Interestingly, we observed shifting of cellular localization of ezrin when comparing normal cervical epithelium and cervical carcinomas. We detected predominantly membranous ezrin expression in sections of normal cervical epithelium, while ezrin expression was predominantly cytoplasmic in cases of cervical carcinoma. Ezrin was expressed in 50/64 cases (78.1%) of cervical carcinoma; the staining intensity was weak (1) in 8 (16%), intermediate (2) in 14 (28%) and marked (3) in 28 (56%). Cytoplasmic staining was even accentuated in carcinoma cells losing their cell-cell contacts.

Ezrin is exchanged between cytoplasm and membrane; cytoplasmic ezrin exists in a "closed" conformation based on intra- or inter-molecular interactions between the N- and C-terminus. Threonine and tyrosine phosphorylation induces an "open" conformation. In this state, ezrin is localized towards the membrane where it modulates F-actin dynamics and tethers the microfilament system to the cytoplasmic face of cell adhesion sites. [5] Disruption of actin filaments and a decrease in focal adhesion are common features of epithelial-mesenchymal transition, which is associated with the onset of invasion. Besides a structural role, ezrin may as well act as a signaling or scaffold molecule. It was revealed that ezrin is involved in modulating signaling pathways acting through Rho [17] and phosphatidylinositol 3-kinase/Akt. [6]

These findings suggested that the change of ezrin location might have a key role in the progression of cervical cancer. Ferrari et al., 2008, [18] reported that the 3-year probability of disease-free survival was 80% for patients having osteosarcoma with only cytoplasmic immunostaining and 54% for patients with cytoplasmic and membranous immunostaining (P<0.02). They also suggested that the pattern of ezrin staining can identify patients with different risks of relapse.

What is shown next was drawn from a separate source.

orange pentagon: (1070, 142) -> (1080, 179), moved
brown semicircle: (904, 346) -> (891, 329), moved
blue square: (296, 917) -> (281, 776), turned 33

We detected statistically significant correlation between ezrin expression and FIGO stage and tumor grade along with our results. Tan et al., 2011, [19] reported that ezrin expression was significantly higher in the cancerous tissues of patients with advanced cervical cancer as high-stage and high-grade than in those of patients with early-stage and grade cervical cancer (P<0.05).

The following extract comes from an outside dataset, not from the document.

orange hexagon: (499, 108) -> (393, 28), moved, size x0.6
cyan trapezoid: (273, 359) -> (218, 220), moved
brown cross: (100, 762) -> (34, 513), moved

In our study, ezrin expression was found to increase with lymph node metastasis and development of distant metastasis; in both instances the correlation was statistically significant. The same finding was shared by Tan et al., 2011, [19] who reported that ezrin was expressed at significantly higher levels in lymph node metastasis-positive patients than in lymph node metastasis-negative patients (P<0.05). Our results are in agreement with others that reported the association between ezrin expression and metastatic potential in different cancers. [11],[20],[21]

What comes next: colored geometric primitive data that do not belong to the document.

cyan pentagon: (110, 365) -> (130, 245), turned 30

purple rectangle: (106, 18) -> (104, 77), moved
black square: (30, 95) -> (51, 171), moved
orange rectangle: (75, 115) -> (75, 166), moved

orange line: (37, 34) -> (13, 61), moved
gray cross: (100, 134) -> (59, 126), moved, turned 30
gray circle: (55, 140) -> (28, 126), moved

The mechanism by which ezrin links to increased metastasis of different neoplasms is still open; one of the possibilities is related to oncogenic non-receptor tyrosine kinase c-Src, [22] which has been linked to deregulation of cell-cell adhesion and actin cytoskeleton and induction of an invasive phenotype. It has been shown to be overexpressed in human neoplasms. [8],[23],[24],[25] Ezrin is one of the downstream targets of c-Src [26],[27] and it has been suggested to cause deregulation of cell-cell contacts and dissemination of cancer cells sharing in metastatic potentiality. [8]

We also detected significant correlation between ezrin immunoreactivity and as well as DSS, DFSMS. Patients with negative/weak ezrin expression had longer DSS, DFS, and MS compared to patients with moderate/marked ezrin expression.

Conclusion

In the present study, we showed that ezrin expression was correlated with important prognostic parameters of cervical carcinoma, including FIGO stage, lymph node metastasis, as well as distant metastasis. These results strongly pointed to the relation between ezrin expression and disease progression in cervical carcinoma.

Moreover, high expression of ezrin was associated with poor patient outcome, reflected in short DSS, short DFS and poor MS, which points to the prognostic role of ezrin.

Finally, we strongly suggest that ezrin is an effective prognostic marker, as high ezrin expression is proved to be a reliable marker, which can predict 5-year DSS, DFS and MS in cervical carcinoma. Moreover, ezrin could represent potential target for treatment of invasion and metastasis in cervical cancer.